Long backlogs plague Medicaid in Ohio


Residents wait an average of 200 days for their applications to be processed.

COLUMBUS (AP) — A backlog has placed 16,000 Ohio residents in an administrative limbo while they fight to receive Medicaid benefits from the state.

Services for Ohio’s poor, disabled and blind are in short supply and the lines are long. Administrative processes take months — sometimes years — to navigate, leaving in-need residents frustrated or suffering.

“I’m sure they have big caseloads and not enough people, but we’re just a number to them,” said 53-year-old Sherry Yeater, who successfully appealed her Medicaid denial after more than a year of waiting.
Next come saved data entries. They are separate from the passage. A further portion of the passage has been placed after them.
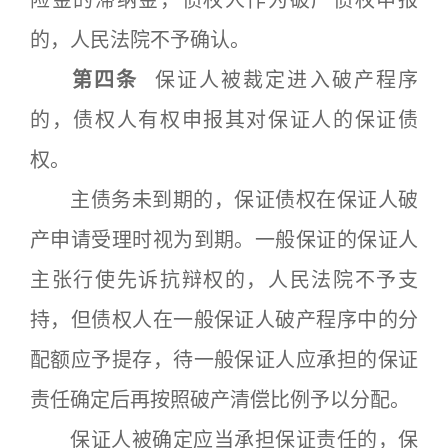
险金的滞纳金，债权人作为破产债权申报
的，人民法院不予确认。
第四条
保证人被裁定进入破产程序
的，债权人有权申报其对保证人的保证债
权。
主债务未到期的，保证债权在保证人破
产申请受理时视为到期。一般保证的保证人
主张行使先诉抗辩权的，人民法院不予支
持，但债权人在一般保证人破产程序中的分
配额应予提存，待一般保证人应承担的保证
责任确定后再按照破产清偿比例予以分配。
保证人被确定应当承担保证责任的，保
Officials blame lacking funds and staff, but Ohio counties are spending an estimated $10 million a year just to determine who is eligible for the state’s Medicaid program, which is overseen by the Department of Job and Family Services.

Ohioans, on average, wait 200 days for their Medicaid application to be processed, and that is after counties do their part of the paperwork. The county-level process often takes weeks.
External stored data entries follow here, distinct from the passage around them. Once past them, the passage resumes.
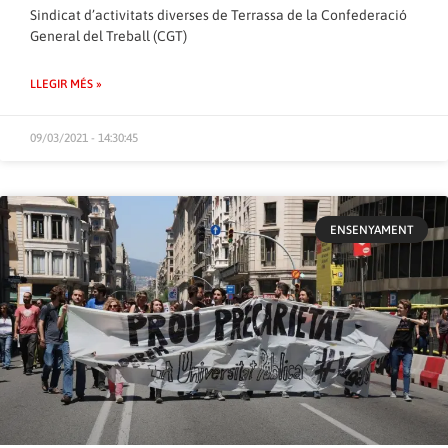
Sindicat d’activitats diverses de Terrassa de la Confederació
General del Treball (CGT)
LLEGIR MÉS »
09/03/2021 - 14:30:45
ENSENYAMENT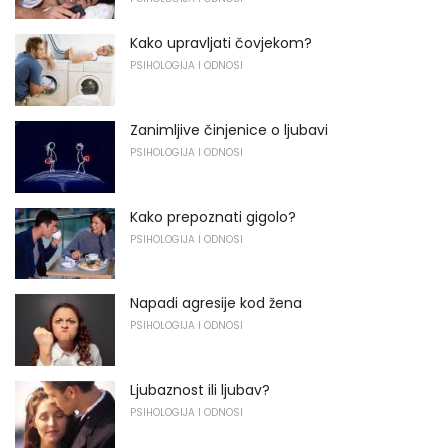
Kako upravljati čovjekom?
PSIHOLOGIJA I ODNOSI
Zanimljive činjenice o ljubavi
PSIHOLOGIJA I ODNOSI
Kako prepoznati gigolo?
PSIHOLOGIJA I ODNOSI
Napadi agresije kod žena
PSIHOLOGIJA I ODNOSI
Ljubaznost ili ljubav?
PSIHOLOGIJA I ODNOSI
Ultimately, 65 percent of applications are approved, said Joel Potts of the Ohio Job and Family Services Association. But only a quarter are approved on their first attempt.

State officials blame increased enrollment for delays in processing applications. Ohio Department of Job and Family Services spokeswoman Scarlett Bouder said Medicaid has reduced its backlog from 22,000 earlier this year. Almost 1.8 million Ohioans rely on the tax-funded coverage.

Throughout the system, critics note stories of long waits for no reason other than overloaded inboxes.

For instance, take 16-year-old Randall Lee Adkins II, who has cerebral palsy and cannot walk or talk. Medicaid refused to replace his duct taped-together wheel chair five times in two years. One of the rejections came because of a typo, Adkins’ attorney said.

“The state doesn’t make it easy to care for a growing boy,” said Anne S. Rubin, an attorney for the family.

They are not alone.

Medicaid tried to dismiss a claim from the family of Murphy Vetter, a 5-year-old with Down syndrome and autism. He is now 400th on a list of almost 4,000 residents waiting to receive services.

Vetter’s family said Medicaid tried to dismiss the claim, saying he had been “cured.” Down syndrome is never cured and Vetter was returned to Medicaid. But in the meantime, his family received $40,000 in hospital bills.